For me healthy means having some control over my weight, eating plenty of the right things – luckily I do love fish, fruit and vegetables, but also about eating and drinking, some of the things that I love.

It was, therefore, a relief to see that the dictionary definition of a Healthy diet says ‘A diet which is heavily weighted towards ‘good foods’ while minimising ‘bad foods’ rather than total elimination of all things yummy.

BUT what do we mean by good and bad? What or who defines which is which? Is a food that makes us feel better and happier – if only for a short time, a bad food? I’m definitely thinking chocolate here! Conversely is a food that we perceive as boring and doesn’t satisfy us a good food ? – mmm celery ?!

In addition there is a constant battle between what the consumer tells us they want and the reality. Whilst responsible for the Catering outlets in a successful Fashion Retailer, where the look was everything, it always amused me that our best selling lines were hot chocolate and chocolate fudge cake – and both with whipped cream. I was never sure if this was a celebration having just purchased a slinky dress or commiserations having failed !

The problem being, and this is a line that has stuck with me from my Weight Watchers experience, is that unlike any other ‘addiction’ we can’t give up food. We just need to understand and manage it sensibly. Bearing in mind that Restaurants and Hotels have been credited with helping to keep the economy afloat during the recession, we clearly have an enormous part to play here.

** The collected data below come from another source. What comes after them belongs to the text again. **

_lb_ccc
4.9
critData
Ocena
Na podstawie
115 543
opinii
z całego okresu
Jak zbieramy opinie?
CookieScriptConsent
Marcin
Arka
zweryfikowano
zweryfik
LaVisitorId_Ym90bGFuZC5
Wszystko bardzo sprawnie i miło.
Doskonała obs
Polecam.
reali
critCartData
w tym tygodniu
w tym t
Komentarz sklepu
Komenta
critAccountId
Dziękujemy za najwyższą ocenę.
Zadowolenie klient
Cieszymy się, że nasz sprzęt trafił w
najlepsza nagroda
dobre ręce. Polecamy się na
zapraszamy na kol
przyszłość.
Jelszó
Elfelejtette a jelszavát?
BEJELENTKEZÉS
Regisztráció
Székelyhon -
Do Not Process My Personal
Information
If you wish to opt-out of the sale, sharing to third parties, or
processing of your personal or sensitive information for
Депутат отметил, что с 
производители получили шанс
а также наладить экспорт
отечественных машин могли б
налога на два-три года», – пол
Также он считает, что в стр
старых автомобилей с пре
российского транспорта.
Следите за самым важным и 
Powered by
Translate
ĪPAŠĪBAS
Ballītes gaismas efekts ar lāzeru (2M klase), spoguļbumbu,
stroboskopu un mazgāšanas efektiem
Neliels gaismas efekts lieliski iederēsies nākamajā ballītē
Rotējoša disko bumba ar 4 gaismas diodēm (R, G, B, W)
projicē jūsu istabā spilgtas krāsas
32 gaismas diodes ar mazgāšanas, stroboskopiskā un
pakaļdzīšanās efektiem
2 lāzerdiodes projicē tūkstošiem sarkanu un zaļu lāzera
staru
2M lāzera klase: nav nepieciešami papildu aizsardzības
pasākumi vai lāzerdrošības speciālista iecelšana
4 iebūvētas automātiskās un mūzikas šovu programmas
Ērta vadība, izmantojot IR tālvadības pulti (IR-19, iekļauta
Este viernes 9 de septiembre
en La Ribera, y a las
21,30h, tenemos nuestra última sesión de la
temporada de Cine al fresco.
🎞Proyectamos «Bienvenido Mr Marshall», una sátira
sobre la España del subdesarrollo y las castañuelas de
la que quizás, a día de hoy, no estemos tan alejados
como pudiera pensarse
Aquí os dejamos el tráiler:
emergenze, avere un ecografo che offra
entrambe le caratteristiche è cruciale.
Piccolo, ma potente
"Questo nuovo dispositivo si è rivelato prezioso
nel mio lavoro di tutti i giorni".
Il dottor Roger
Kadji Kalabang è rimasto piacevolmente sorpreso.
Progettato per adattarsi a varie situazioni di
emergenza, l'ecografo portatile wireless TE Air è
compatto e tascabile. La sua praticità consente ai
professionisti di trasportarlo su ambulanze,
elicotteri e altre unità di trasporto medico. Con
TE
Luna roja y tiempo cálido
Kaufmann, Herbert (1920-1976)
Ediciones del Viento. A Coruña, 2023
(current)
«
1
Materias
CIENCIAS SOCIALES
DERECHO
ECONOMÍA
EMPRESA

So as an Industry that means 3 things

  1. We should be delighted as clearly there is a constant need for us to fulfil !
  2. There is a huge responsibility for providing a good balance across our offerings – McDonalds have clearly focused on addressing this view
  3. We need to continually strive to support – keeping the focus on educating but NOT dictating

The problem is though that in our bid to capture market share and offer a menu to meet these criteria we continue to confuse the consumer, either with descriptions which are open to interpretation at best ( Light, lighter, Healthier, Better for you ) , or with our product positioning. We all know for example that in supermarkets its cheaper to buy crisps, biscuits, cakes and fizzy drinks than fruit and vegetables and in one large Pizza Pasta chain they charge you more for half a portion of Pasta and a salad ! Talk about mixed messages.

[Offering a choice of portion sizes doesn’t just encourage healthy eating but can also reduce food waste. Recent research shows that more than half of us leave food uneaten because portion sizes are too big or we’ve ordered too much when eating out whilst while 44 per cent admitted that large portions were actually off-putting.]

Isn’t it time we truly embraced the concept of Healthy as part of our offering. Label it clearly, make it attractive in terms of price and delivery, and balance it with some more indulgent treats which we all love.

Is it really too difficult or is it just that we need to think differently?